Posted on: January 7, 2016, 12:14h.
Last updated on: January 7, 2016, 12:14h.
Neil Goulden, head of the Responsible Gambling Trust (RGT) in the UK, has been called out by Britain’s Guardian newspaper for an apparent conflict of interests.
As chair of the RGT, Goulden presides over the country’s leading charity devoted to minimizing problem gambling, and yet he is also a former chair of the Association of British Bookmakers ABB), an industry lobby group.
The positions were held concurrently between 2012 and mid-2014.
Goulden’s affiliations to both groups are no secret, of course; as a former board member of Ladbrokes and former chairman of the Gala Coral Group, he is very much a public face of the gambling industry.

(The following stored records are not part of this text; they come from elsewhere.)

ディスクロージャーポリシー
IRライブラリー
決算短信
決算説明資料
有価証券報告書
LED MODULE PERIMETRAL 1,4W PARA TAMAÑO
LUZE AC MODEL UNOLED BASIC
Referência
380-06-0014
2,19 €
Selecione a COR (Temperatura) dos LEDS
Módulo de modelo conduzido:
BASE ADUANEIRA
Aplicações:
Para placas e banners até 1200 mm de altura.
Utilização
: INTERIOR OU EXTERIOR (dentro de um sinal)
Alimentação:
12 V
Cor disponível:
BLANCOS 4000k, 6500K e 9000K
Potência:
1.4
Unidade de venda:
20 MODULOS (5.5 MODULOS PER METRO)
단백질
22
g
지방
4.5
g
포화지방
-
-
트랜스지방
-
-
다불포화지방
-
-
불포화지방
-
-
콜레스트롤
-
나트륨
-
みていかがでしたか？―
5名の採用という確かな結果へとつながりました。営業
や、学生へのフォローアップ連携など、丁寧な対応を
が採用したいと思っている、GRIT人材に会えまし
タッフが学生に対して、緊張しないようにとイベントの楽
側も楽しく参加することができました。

But, as the Guardian opined this week, the fact that RGT is chaired by a doyen of the industry and funded by donations from gambling companies raises questions about its integrity and the balanced nature of its research.
As well as funding education, prevention, and treatment services for problem gamblers, RGT commissions research devoted to broadening the understanding of problem gambling issues.

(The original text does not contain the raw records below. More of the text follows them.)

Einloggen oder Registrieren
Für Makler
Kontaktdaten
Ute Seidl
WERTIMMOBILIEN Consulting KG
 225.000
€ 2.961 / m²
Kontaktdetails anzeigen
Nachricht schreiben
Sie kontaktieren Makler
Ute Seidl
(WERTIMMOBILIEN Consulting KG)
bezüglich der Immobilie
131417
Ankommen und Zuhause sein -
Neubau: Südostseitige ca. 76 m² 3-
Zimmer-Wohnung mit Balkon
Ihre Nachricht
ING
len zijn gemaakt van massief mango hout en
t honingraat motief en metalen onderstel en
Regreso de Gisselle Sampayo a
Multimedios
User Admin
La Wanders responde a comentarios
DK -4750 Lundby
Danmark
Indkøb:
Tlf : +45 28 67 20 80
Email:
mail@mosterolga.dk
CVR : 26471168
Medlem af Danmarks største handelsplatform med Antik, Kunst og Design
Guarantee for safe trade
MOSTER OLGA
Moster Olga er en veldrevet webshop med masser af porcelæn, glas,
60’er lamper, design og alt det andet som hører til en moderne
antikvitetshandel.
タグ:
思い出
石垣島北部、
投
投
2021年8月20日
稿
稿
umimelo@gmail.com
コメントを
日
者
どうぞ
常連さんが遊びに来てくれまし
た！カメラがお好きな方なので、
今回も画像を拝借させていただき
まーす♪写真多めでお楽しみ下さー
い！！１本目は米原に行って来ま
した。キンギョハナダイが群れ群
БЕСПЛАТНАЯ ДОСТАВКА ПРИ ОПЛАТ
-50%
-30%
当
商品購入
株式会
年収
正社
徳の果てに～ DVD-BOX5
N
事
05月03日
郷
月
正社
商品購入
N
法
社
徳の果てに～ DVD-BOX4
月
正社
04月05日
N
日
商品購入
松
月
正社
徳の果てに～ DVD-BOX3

But because of its affiliations, does it avoid asking the really tough questions to the industry, and is its research program completely independent of industry interests?

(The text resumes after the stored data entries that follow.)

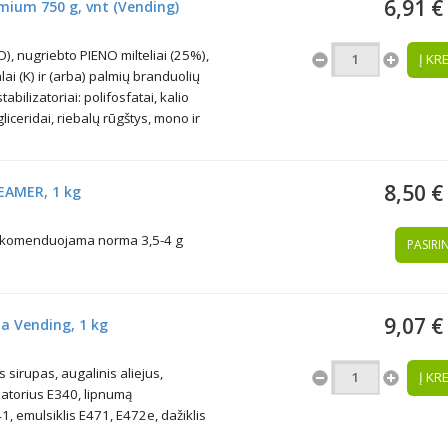
6,91 €
mium 750 g, vnt (Vending)
NO), nugriebto PIENO milteliai (25%),
Į KR
ai (K) ir (arba) palmių branduolių
tabilizatoriai: polifosfatai, kalio
gliceridai, riebalų rūgštys, mono ir
8,50 €
EAMER, 1 kg
 Rekomenduojama norma 3,5-4 g
PASIRIN
9,07 €
a Vending, 1 kg
sirupas, augalinis aliejus,
Į KR
izatorius E340, lipnumą
, emulsiklis E471, E472e, dažiklis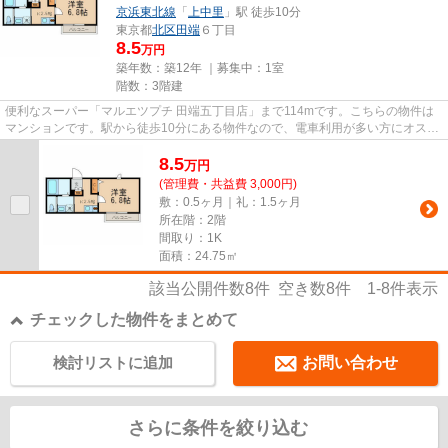
京浜東北線
「
上中里
」駅 徒歩10分
東京都
北区
田端
６丁目
8.5
万円
築年数：築12年 ｜募集中：
1室
階数：3階建
便利なスーパー「マルエツプチ 田端五丁目店」まで114mです。こちらの物件は
マンションです。駅から徒歩10分にある物件なので、電車利用が多い方にオスス
メです。2駅利用可能な物件で...
8.5
万
円
(管理費・共益費 3,000円)
敷：0.5ヶ月｜礼：1.5ヶ月
所在階：2階
間取り：1K
面積：24.75㎡
該当公開件数
8
件 空き数
8
件
1-8
件表示
チェックした物件をまとめて
検討リストに追加
お問い合わせ
さらに条件を絞り込む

When contacted by the Guardian, Goulden insisted that his position as an industry insider, and the participation of the industry as whole, is, in fact, integral to researching and ultimately understanding problem gambling.
“[The gaming industry] would not have released data or have taken the actions it continues to take in prevention of harm without my personal influence and urging,” he said. “I have continually urged the industry to do more to protect at-risk customers and to share best practice and to better communicate what they are doing and its effect.
“True harm minimization can only be fully effective if it engages with the industry and that the 100,000 people employed in the industry take their social responsibilities seriously,” he continued.
“The recent RGT research has given clear pointers to anyone committed to reducing harm and the subsequent actions taken by the government, the regulator and the industry have significantly reduced volumes from the group of at-risk customers.”
However, the RGT has been criticized by anti-gambling groups for its failure to condemn the UK’s notorious fixed-odds betting terminals (FOBTs), prevalent in high-street bookmaking shops across the country.
These machines have been dubbed “the crack cocaine of the high street” because they enable customers to bet up to £100 ($146) every 20 seconds on digital casino games like roulette.
“RGT refused to address the key question of whether FOBTs cause gambling related harm due to their addictive characteristics,” complained a spokesperson for the Campaign for Fairer Gambling, of an RGT study on the subject, published in 2013 when Goulden was chair of both the RGT and ABB.
“We are worried that the chair of the trust was busy devising lobbying strategies for the bookmakers to improve their image when this research was first announced. This needs to be looked at.”
Goulden responded that the research questions of the 2013 study were devised by the UK Gambling Commission and the Minister for the Department of Culture, Media and Sport, and added he had no influence on the commissioning, presentation, or interpretation of the findings.